/BOF_Spawn-CS-red-process-spawning-and-shellcode-injection-Draugr-stack-spoofing

Cobalt Strike BOF for beacon/shellcode injection using fork & run technique with Draugr synthetic stack frames

Primary LanguageC++

BOF Spawn - Process Injection

Overview

BOF Spawn is a Beacon Object File for Cobalt Strike that implements process spawning and shellcode injection Draugr stack spoofing with indirect syscalls. This tool combines multiple evasion techniques to bypass userland hooks, call stack analysis, and memory scanners.

Architecture: x64 only

Core Architecture

┌──────────────────────────────────────────────────────────────┐
│                    Cobalt Strike Beacon                      │
│                    (Parent Process)                          │
└────────────────────────┬─────────────────────────────────────┘
                         │
                         │ beacon_inline_execute()
                         │
                         ▼
          ┌──────────────────────────────┐
          │      BOF Spawn (Bof.c)       │
          │  ┌────────────────────────┐  │
          │  │  VxTable Initialization │ │
          │  │  (Syscall Resolution)   │ │
          │  └──────────┬─────────────┘  │
          │             │                │
          │  ┌──────────▼─────────────┐  │
          │  │  Draugr Framework      │  │
          │  │  - Stack Spoofing      │  │
          │  │  - Indirect Syscalls   │  │
          │  └──────────┬─────────────┘  │
          │             │                │
          │  ┌──────────▼─────────────┐  │
          │  │  SpawnAndRun()         │  │
          │  │  - Process Creation    │  │
          │  │  - Memory Allocation   │  │
          │  │  - Shellcode Injection │  │
          │  │  - Execution           │  │
          │  └────────────────────────┘  │
          └──────────────┬───────────────┘
                         │
                         ▼
          ┌──────────────────────────────┐
          │     Target Process           │
          │  (Suspended → Executing)     │
          │                              │
          │  ┌────────────────────────┐  │
          │  │  Injected Shellcode    │  │
          │  └────────────────────────┘  │
          └──────────────────────────────┘

Configuration Options

The BOF provides extensive customization through the CNA script configuration dialog:

Option Description Format/Notes
Process Name Executable path to spawn NT path format: \??\C:\Windows\System32\rundll32.exe
Working Directory Current directory for spawned process Standard path: C:\Windows\System32
PPID Spoof Process Parent process name for PPID spoofing Process name only (e.g., explorer.exe)
Command Line Arguments for spawned process Full command line string
Block DLL Policy Restrict to Microsoft-signed DLLs only Boolean
Disable CFG Disable Control Flow Guard Boolean - Required for callback execution method
Use RWX Allocate memory as RWX vs RW→RX Boolean - RW→RX recommended for stealth
Execution Method Shellcode execution technique See section below

Note on Process Path Format: The BOF uses NT path format (\??\C:\...) for the process name.
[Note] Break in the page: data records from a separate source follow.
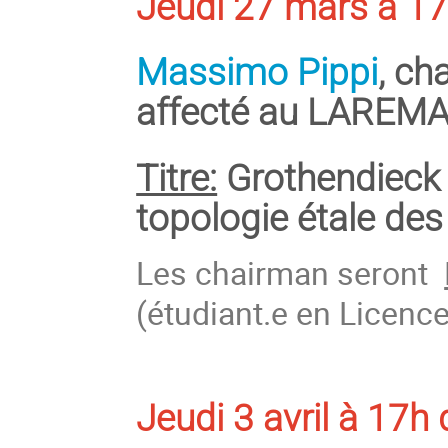
Jeudi 27 mars à 17
Massimo Pippi
, ch
affecté au LAREM
Titre:
Grothendieck e
topologie étale de
Les chairman seront
(étudiant.e en Licenc
Jeudi 3 avril à 17h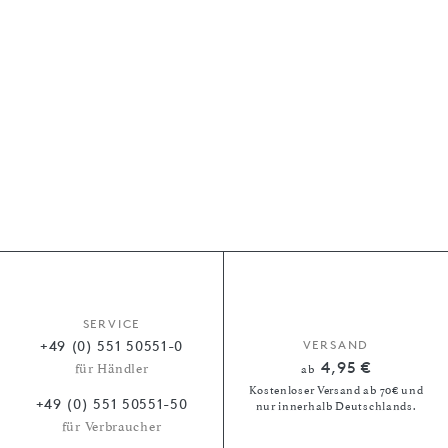
SERVICE
+49 (0) 551 50551-0
VERSAND
4,95 €
für Händler
ab
Kostenloser Versand ab 70€ und
+49 (0) 551 50551-50
nur innerhalb Deutschlands.
für Verbraucher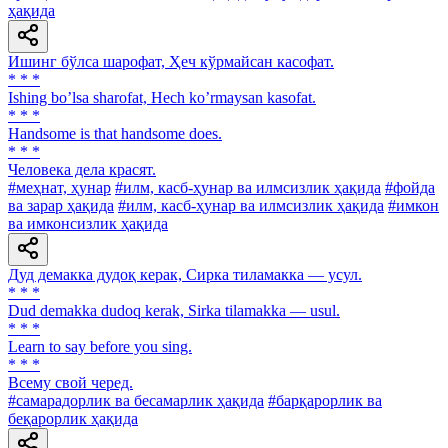
ҳақида
Ишинг бўлса шарофат, Ҳеч кўрмайсан касофат.
* * *
Ishing boʼlsa sharofat, Hech koʼrmaysan kasofat.
* * *
Handsome is that handsome does.
* * *
Человека дела красят.
#меҳнат, ҳунар
#илм, касб-ҳунар ва илмсизлик ҳақида
#фойда
ва зарар ҳақида
#илм, касб-ҳунар ва илмсизлик ҳақида
#имкон
ва имконсизлик ҳақида
Дуд демакка дудоқ керак, Сирка тиламакка — усул.
* * *
Dud demakka dudoq kerak, Sirka tilamakka — usul.
* * *
Learn to say before you sing.
* * *
Всему свой черед.
#самарадорлик ва бесамарлик ҳақида
#барқарорлик ва
беқарорлик ҳақида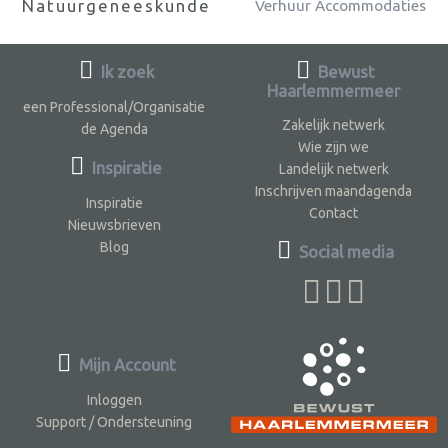
Natuurgeneeskunde
Verhuur Accommodaties
Ik zoek
Bewust
Haarlemmermeer
een Professional/Organisatie
Zakelijk netwerk
de Agenda
Wie zijn we
Inspiratie
Landelijk netwerk
Inschrijven maandagenda
Inspiratie
Contact
Nieuwsbrieven
Blog
Social media
Mijn Account
Inloggen
Support / Ondersteuning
This is the native format used by NtCreateUserProcess and bypasses some Win32 path parsing mechanisms.

Shellcode Execution Methods

1. Direct RIP Hijacking

Original State:          Modified State:
┌──────────────┐        ┌──────────────┐
│ RIP: ntdll   │   →    │ RIP: 0x7FFE  │ (shellcode)
│ RAX: ...     │        │ RAX: ...     │
└──────────────┘        └──────────────┘

Advantage: Simple and reliable.
Detection Risk: High - RIP directly pointing to non-module memory is easily detected by EDR thread scanning.

2. JMP RAX Gadget

Step 1: Find Gadget               Step 2: Set Context
┌──────────────────┐             ┌──────────────────┐
│ Scan ntdll.dll   │             │ RIP: ntdll!gadget│ (0xFF 0xE0)
│ for 0xFF 0xE0    │    →        │ RAX: shellcode   │
└──────────────────┘             └──────────────────┘

Advantage: RIP points to legitimate ntdll.dll, more stealthy than direct hijacking.
Detection Risk: Medium - Suspicious RAX value and unusual gadget execution may trigger heuristics.

3. JMP RBX Gadget

Step 1: Find Gadget               Step 2: Set Context
┌──────────────────┐             ┌──────────────────┐
│ Scan ntdll.dll   │             │ RIP: ntdll!gadget│ (0xFF 0xE3)
│ for 0xFF 0xE3    │    →        │ RBX: shellcode   │
└──────────────────┘             └──────────────────┘

Advantage: Similar to JMP RAX, RIP remains in legitimate module space.
Detection Risk: Medium - Same as JMP RAX, slightly different register makes detection signatures less common.

4. Callback Function Hijacking

EnumResourceTypesW(hModule, lpEnumFunc, lParam)
                              ↓
                    RCX = NULL
                    RDX = shellcode address
                    R8  = NULL

Advantage: Leverages legitimate callback mechanism, appears as normal Windows API usage.
Detection Risk: Low-Medium - Requires CFG disabled. NULL module handle and callback validation may trigger alerts.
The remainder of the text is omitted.